Page images and extracted text:
■ ■ ■

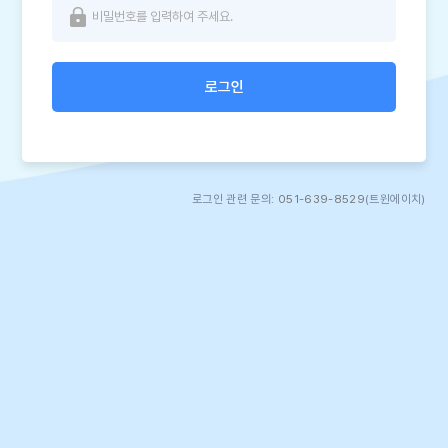
로그인
로그인 관련 문의:
051-639-8529
(트윈에이치)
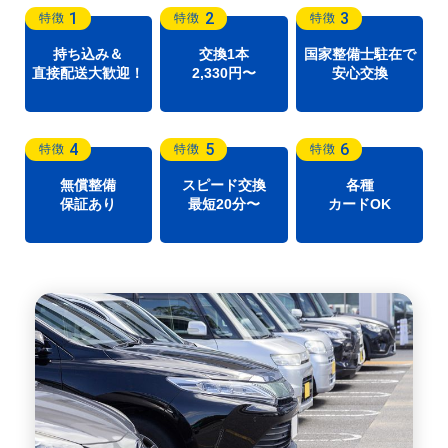
1
2
3
特徴
特徴
特徴
持ち込み＆
交換1本
国家整備士駐在で
直接配送大歓迎！
2,330円〜
安心交換
4
5
6
特徴
特徴
特徴
無償整備
スピード交換
各種
保証あり
最短20分〜
カードOK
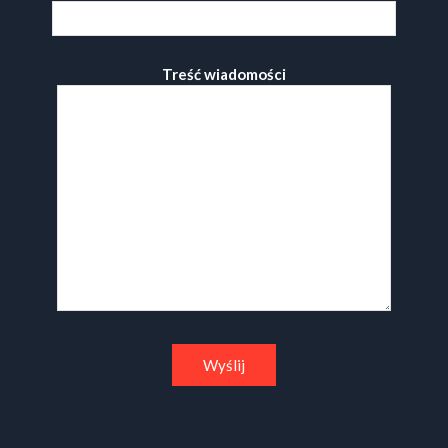
Treść wiadomości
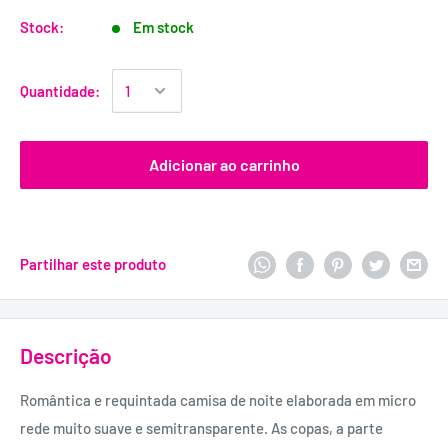
Stock:
Em stock
Quantidade:
Adicionar ao carrinho
Partilhar este produto
Descrição
Romântica e requintada camisa de noite elaborada em micro
rede muito suave e semitransparente. As copas, a parte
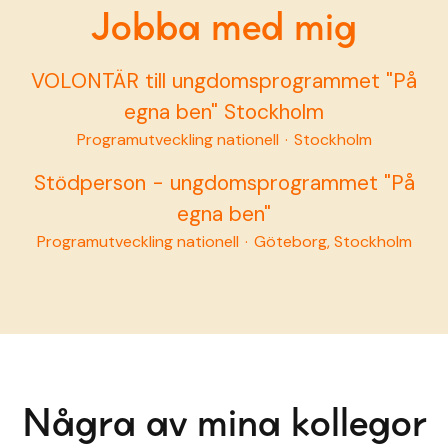
Jobba med mig
VOLONTÄR till ungdomsprogrammet "På
egna ben" Stockholm
Programutveckling nationell
·
Stockholm
Stödperson - ungdomsprogrammet "På
egna ben"
Programutveckling nationell
·
Göteborg, Stockholm
Några av mina kollegor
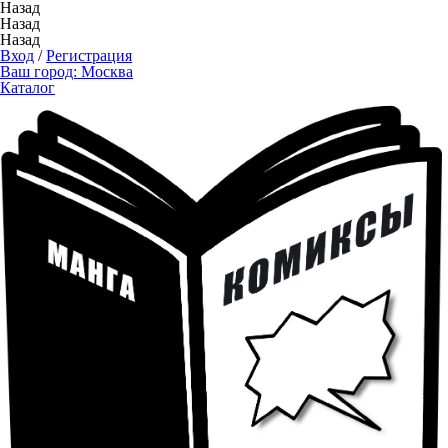
Назад
Назад
Назад
Вход
/
Регистрация
Ваш город:
Москва
Каталог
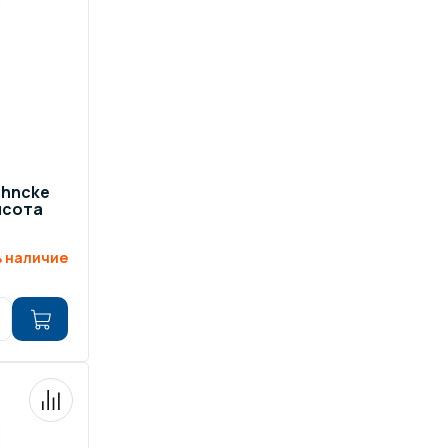
ehncke
ысота
 наличие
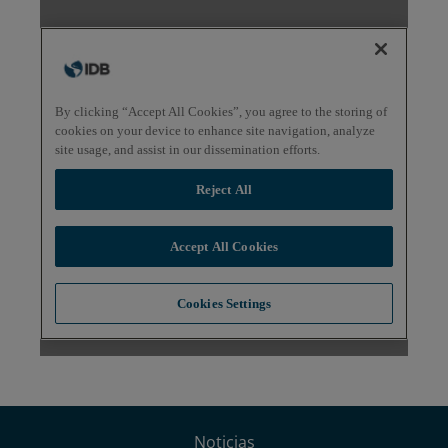
Noticias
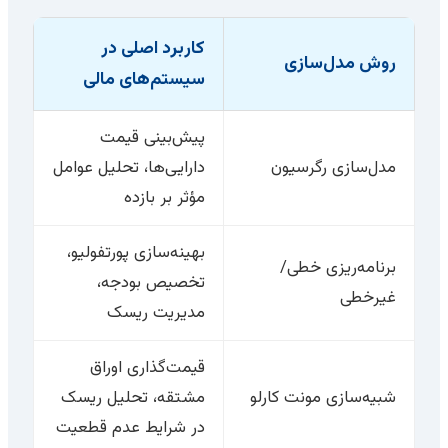
کاربرد اصلی در
روش مدل‌سازی
سیستم‌های مالی
پیش‌بینی قیمت
مدل‌سازی رگرسیون
دارایی‌ها، تحلیل عوامل
مؤثر بر بازده
بهینه‌سازی پورتفولیو،
برنامه‌ریزی خطی/
تخصیص بودجه،
غیرخطی
مدیریت ریسک
قیمت‌گذاری اوراق
شبیه‌سازی مونت کارلو
مشتقه، تحلیل ریسک
در شرایط عدم قطعیت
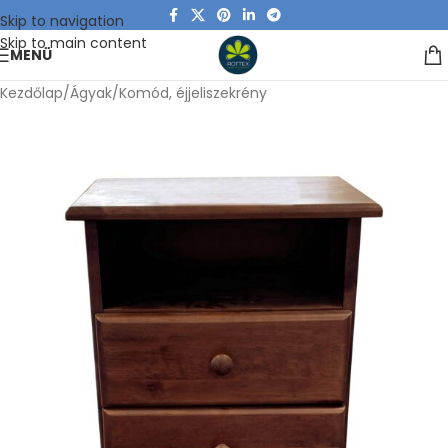
Skip to navigation
Skip to main content
MENÜ
Kezdőlap
/
Ágyak
/
Komód, éjjeliszekrény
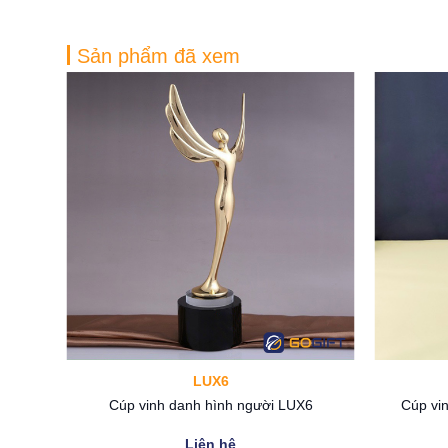
Sản phẩm đã xem
LUX6
i CTR95
Cúp vinh danh hình người LUX6
Cúp vi
Liên hệ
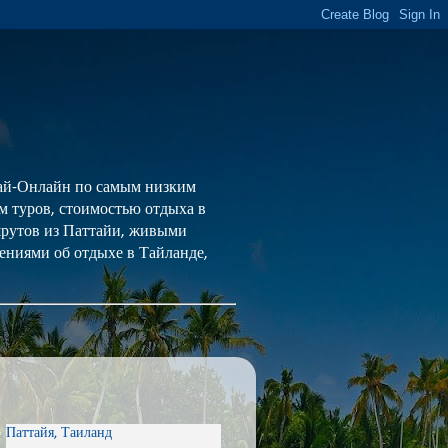
 Тай-Онлайн по самым низким
ем туров, стоимостью отдыха в
шрутов из Паттайи, живыми
ениями об отдыхе в Тайланде,
Паттайя, Таиланд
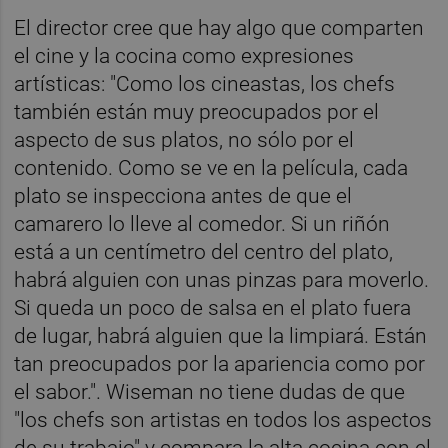
El director cree que hay algo que comparten
el cine y la cocina como expresiones
artísticas: "Como los cineastas, los chefs
también están muy preocupados por el
aspecto de sus platos, no sólo por el
contenido. Como se ve en la película, cada
plato se inspecciona antes de que el
camarero lo lleve al comedor. Si un riñón
está a un centímetro del centro del plato,
habrá alguien con unas pinzas para moverlo.
Si queda un poco de salsa en el plato fuera
de lugar, habrá alguien que la limpiará. Están
tan preocupados por la apariencia como por
el sabor.". Wiseman no tiene dudas de que
"los chefs son artistas en todos los aspectos
de su trabajo" y compara la alta cocina con el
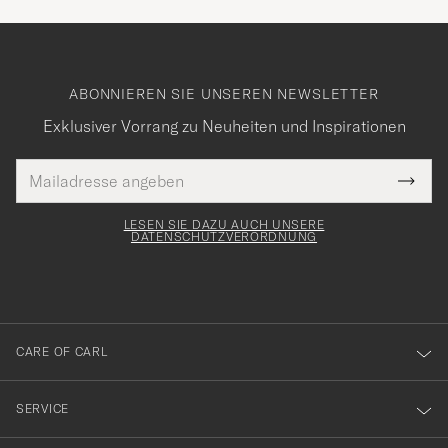
ABONNIEREN SIE UNSEREN NEWSLETTER
Exklusiver Vorrang zu Neuheiten und Inspirationen
E-
Tack
lichtfeld
Mail
Submi
Adresse
för
Newsl
Form
LESEN SIE DAZU AUCH UNSERE
att
DATENSCHUTZVERORDNUNG
du
anmälde
dig
till
CARE OF CARL
vårt
nyhetsbrev!
SERVICE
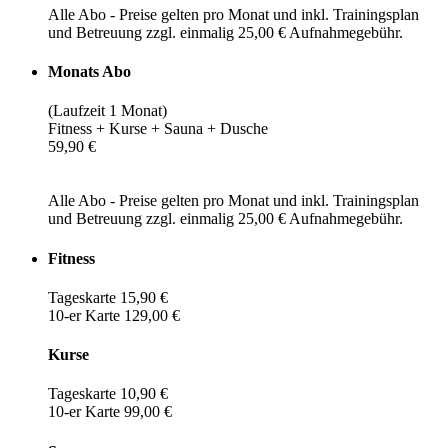
Alle Abo - Preise gelten pro Monat und inkl. Trainingsplan
und Betreuung zzgl. einmalig 25,00 € Aufnahmegebühr.
Monats Abo
(Laufzeit 1 Monat)
Fitness + Kurse + Sauna + Dusche
59,90 €
Alle Abo - Preise gelten pro Monat und inkl. Trainingsplan
und Betreuung zzgl. einmalig 25,00 € Aufnahmegebühr.
Fitness
Tageskarte 15,90 €
10-er Karte 129,00 €
Kurse
Tageskarte 10,90 €
10-er Karte 99,00 €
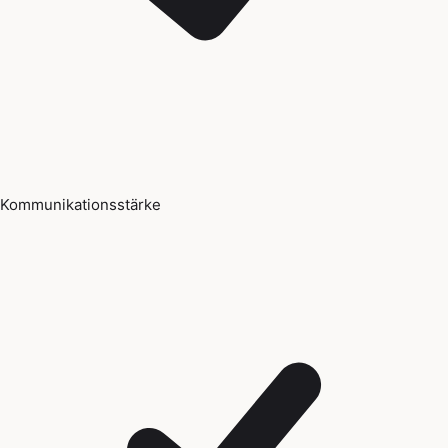
Kommunikationsstärke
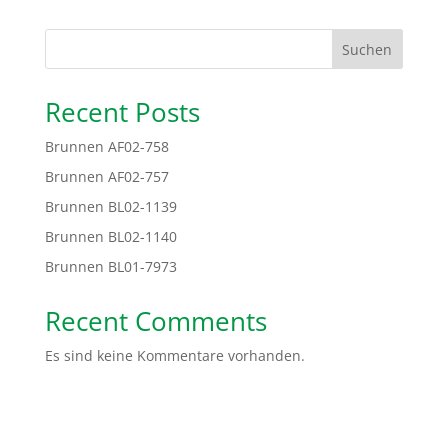
Suchen
Recent Posts
Brunnen AF02-758
Brunnen AF02-757
Brunnen BL02-1139
Brunnen BL02-1140
Brunnen BL01-7973
Recent Comments
Es sind keine Kommentare vorhanden.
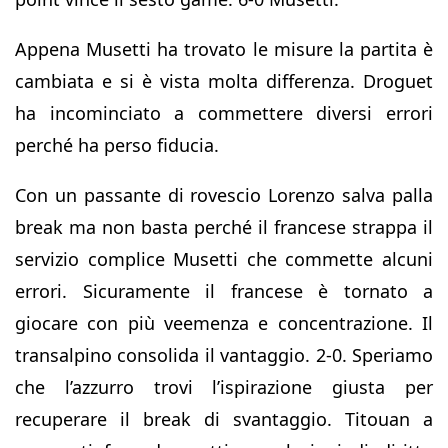
Appena Musetti ha trovato le misure la partita è
cambiata e si è vista molta differenza. Droguet
ha incominciato a commettere diversi errori
perché ha perso fiducia.
Con un passante di rovescio Lorenzo salva palla
break ma non basta perché il francese strappa il
servizio complice Musetti che commette alcuni
errori. Sicuramente il francese è tornato a
giocare con più veemenza e concentrazione. Il
transalpino consolida il vantaggio. 2-0. Speriamo
che l’azzurro trovi l’ispirazione giusta per
recuperare il break di svantaggio. Titouan a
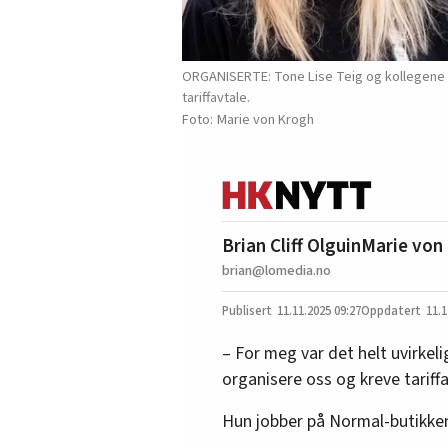
ORGANISERTE: Tone Lise Teig og kollegene p
tariffavtale.
Marie von Krogh
Brian Cliff Olguin
Marie von 
brian@lomedia.no
11.11.2025
09:27
11.1
– For meg var det helt uvirkel
organisere oss og kreve tariffa
Hun jobber på Normal-butikken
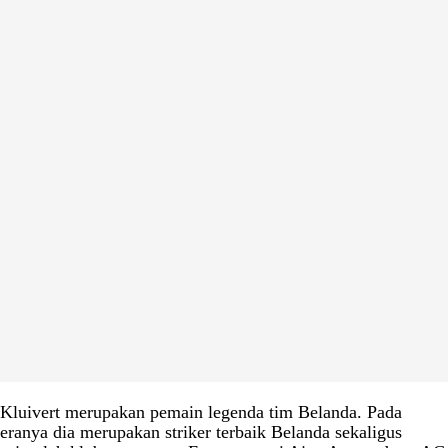
Kluivert merupakan pemain legenda tim Belanda. Pada
eranya dia merupakan striker terbaik Belanda sekaligus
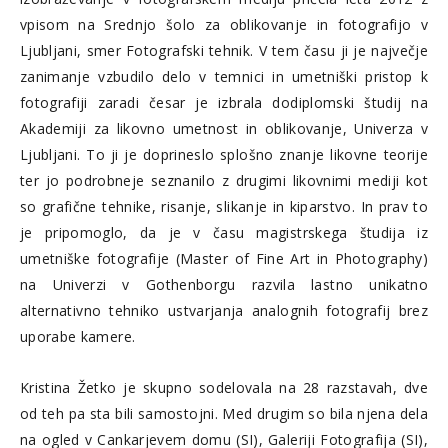
vpisom na Srednjo šolo za oblikovanje in fotografijo v
Ljubljani, smer Fotografski tehnik. V tem času ji je največje
zanimanje vzbudilo delo v temnici in umetniški pristop k
fotografiji zaradi česar je izbrala dodiplomski študij na
Akademiji za likovno umetnost in oblikovanje, Univerza v
Ljubljani. To ji je doprineslo splošno znanje likovne teorije
ter jo podrobneje seznanilo z drugimi likovnimi mediji kot
so grafične tehnike, risanje, slikanje in kiparstvo. In prav to
je pripomoglo, da je v času magistrskega študija iz
umetniške fotografije (Master of Fine Art in Photography)
na Univerzi v Gothenborgu razvila lastno unikatno
alternativno tehniko ustvarjanja analognih fotografij brez
uporabe kamere.
Kristina Žetko je skupno sodelovala na 28 razstavah, dve
od teh pa sta bili samostojni. Med drugim so bila njena dela
na ogled v Cankarjevem domu (SI), Galeriji Fotografija (SI),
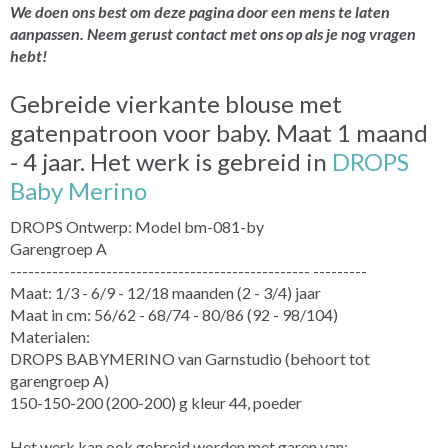
We doen ons best om deze pagina door een mens te laten
aanpassen. Neem gerust contact met ons op als je nog vragen
hebt!
Gebreide vierkante blouse met
gatenpatroon voor baby. Maat 1 maand
- 4 jaar. Het werk is gebreid in
DROPS
Baby Merino
DROPS Ontwerp: Model bm-081-by
Garengroep A
-------------------------------------------------- ---------
Maat: 1/3 - 6/9 - 12/18 maanden (2 - 3/4) jaar
Maat in cm: 56/62 - 68/74 - 80/86 (92 - 98/104)
Materialen:
DROPS BABYMERINO van Garnstudio (behoort tot
garengroep A)
150-150-200 (200-200) g kleur 44, poeder
Het werk kan ook gebreid worden met garen van:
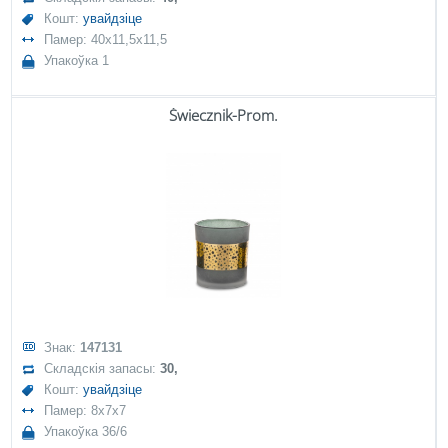
Кошт:
увайдзіце
Памер: 40x11,5x11,5
Упакоўка 1
Świecznik-Prom.
Знак:
147131
Складскія запасы:
30,
Кошт:
увайдзіце
Памер: 8x7x7
Упакоўка 36/6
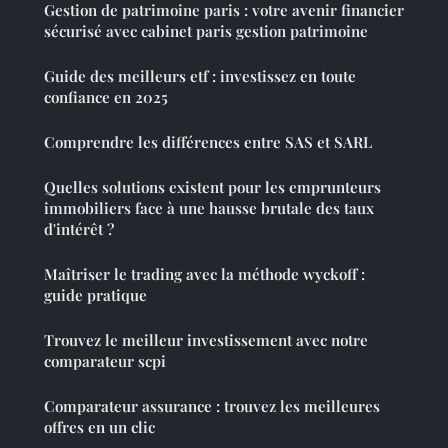
Gestion de patrimoine paris : votre avenir financier
sécurisé avec cabinet paris gestion patrimoine
Guide des meilleurs etf : investissez en toute
confiance en 2025
Comprendre les différences entre SAS et SARL
Quelles solutions existent pour les emprunteurs
immobiliers face à une hausse brutale des taux
d'intérêt ?
Maîtriser le trading avec la méthode wyckoff :
guide pratique
Trouvez le meilleur investissement avec notre
comparateur scpi
Comparateur assurance : trouvez les meilleures
offres en un clic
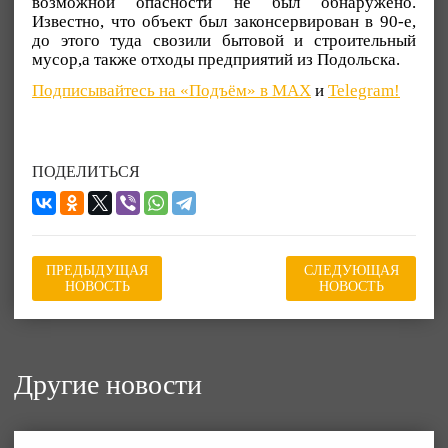
возможной опасности не был обнаружено.
Известно, что объект был законсервирован в 90-е,
до этого туда свозили бытовой и строительный
мусор,а также отходы предприятий из Подольска.
Подписывайтесь на «Подъём» в MAX
и
Telegram!
ПОДЕЛИТЬСЯ
ПРЕДЫДУЩАЯ
СЛЕДУЮЩАЯ
НОВОСТЬ
НОВОСТЬ
Другие новости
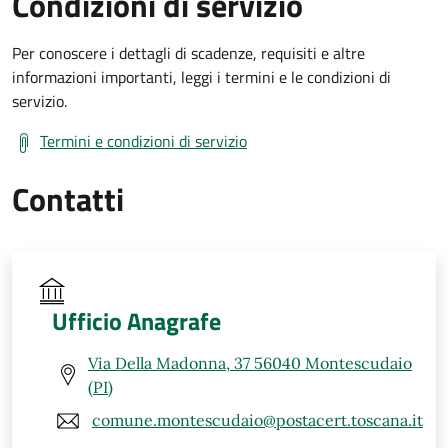
Condizioni di servizio
Per conoscere i dettagli di scadenze, requisiti e altre
informazioni importanti, leggi i termini e le condizioni di
servizio.
Termini e condizioni di servizio
Contatti
Ufficio Anagrafe
Via Della Madonna, 37 56040 Montescudaio
(PI)
comune.montescudaio@postacert.toscana.it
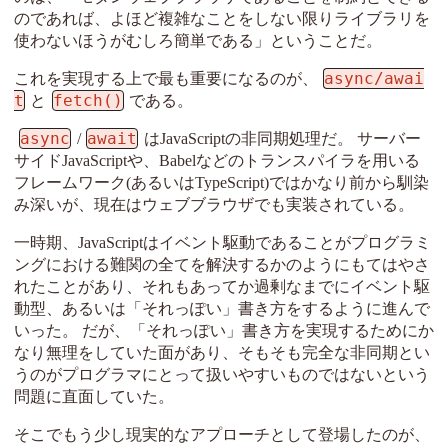
のであれば、よほど複雑なことをしない限りライブラリを
使わないほうがむしろ簡単である」ということだ。
async/awai
これを実現する上で最も重要になるのが、
t
fetch()
と
である。
async
await
/
はJavaScriptの非同期処理だ。 サーバー
サイドJavaScriptや、Babelなどのトランスパイラを用いる
フレームワーク(あるいはTypeScript)ではかなり前から馴染
み深いが、現在はウェブブラウザでも実装されている。
一時期、JavaScriptはイベント駆動であることがプログラミ
ングにおける難関の全てを解決するかのようにもてはやさ
れたことがあり、それもあってか過剰なまでにイベント駆
動型、あるいは「それっぽい」書き方をするように進んで
いった。 だが、「それっぽい」書き方を実現するためにか
なり無理をしていた面があり、そもそも完全な非同期とい
うのがプログラマにとって扱いやすいものではないという
問題に直面していた。
そこでもう少し現実的なアプローチとして登場したのが、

■ ■ ■

EXERCISE INSTRUCTIONS: After reading the records above, work out how many lines contain "till" and give that number only.

EXERCISE OUTPUT: 2